許すまじ誘拐犯
「…えーと、過度な介入はしない方針なのではなくて…?」
「それは私たち神々サイドの話ですからねぇ。連絡する内容やあなた方の行動についてはなーんにも制限されてないんですよ」
「ざっる!」
私たちの面倒が増えた割に過干渉を防ぐ気が感じられない…!
「いやこれ、問題を解決する余地を残すためにわざと隙だらけにしてると思いますよ?ほら、私たち慈悲深いから」
「自称してるせいで説得力皆無っす!」
「けれど納得はできますわね。本音としては見捨てたくないが、他所への干渉を良しとするわけにもいかない…といったところでしょう」
「そういうことです。この話をした私の上司も、『あーあ、下界の子が勝手に解決してくんねーかな』って言ってましたし」
神様が他力本願とかかなり嫌だな…いろいろつっこみたい所だけども、そういうことにしておくか…

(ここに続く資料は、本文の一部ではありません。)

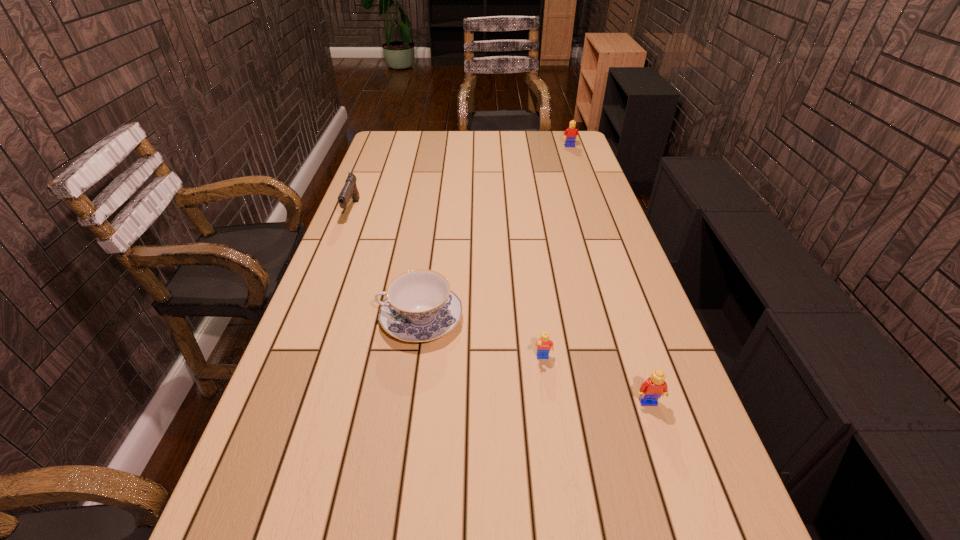 Locate an element on the screen. The image size is (960, 540). free point located 0.150m with the handle on the side of the second object from left to right is located at coordinates (322, 319).

Find the location of a particular element. The image size is (960, 540). free region located 0.170m with the handle on the side of the second object from left to right is located at coordinates (314, 319).

Where is `vacant space located with the handle on the side of the second object from left to right`? vacant space located with the handle on the side of the second object from left to right is located at coordinates (345, 319).

The height and width of the screenshot is (540, 960). I want to click on free space located on the front-facing side of the nearest object, so click(676, 485).

I want to click on vacant space located 0.160m on the face of the second farthest Lego, so click(552, 425).

In order to click on object that is positioned at the far edge in this screenshot , I will do `click(571, 133)`.

The image size is (960, 540). I want to click on object that is at the left edge, so click(x=350, y=190).

The height and width of the screenshot is (540, 960). Find the location of `object that is at the far right corner`. object that is at the far right corner is located at coordinates (571, 133).

Locate an element on the screen. This screenshot has height=540, width=960. free space at the far edge of the desktop is located at coordinates (542, 136).

The width and height of the screenshot is (960, 540). Identify the location of blank space at the left edge of the desktop. (322, 327).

「…それで、犯人をとっちめてほしいと言っても当てはあるんすか?」
「犯人も動機もわからない状況ですが、当てはあります。シャルさんもあの時誘拐されていたという話でしたよね?この2つの事件、無関係と思えないんですよ。ここからアプローチできないかなーと」
「と言いますと?」
「世界同士を繋げるなんて誰かの意思によらずには起こらないはずなんです。私達がそうならないように手を尽くしたんですから…となると、そちら側の何者かの企みだとわかります」
「その何者かが誘拐犯ならわたくしが巻き込まれたことにも説明がつきますわね」
なるほど、だから私に任せるという話になるのか…こちら側で起きたシャルロットさん誘拐事件が鍵なら、直接捜査に出向けるのは私だけなわけだ。神様なら犯人が誰かぐらい分かんないのかとは思うが。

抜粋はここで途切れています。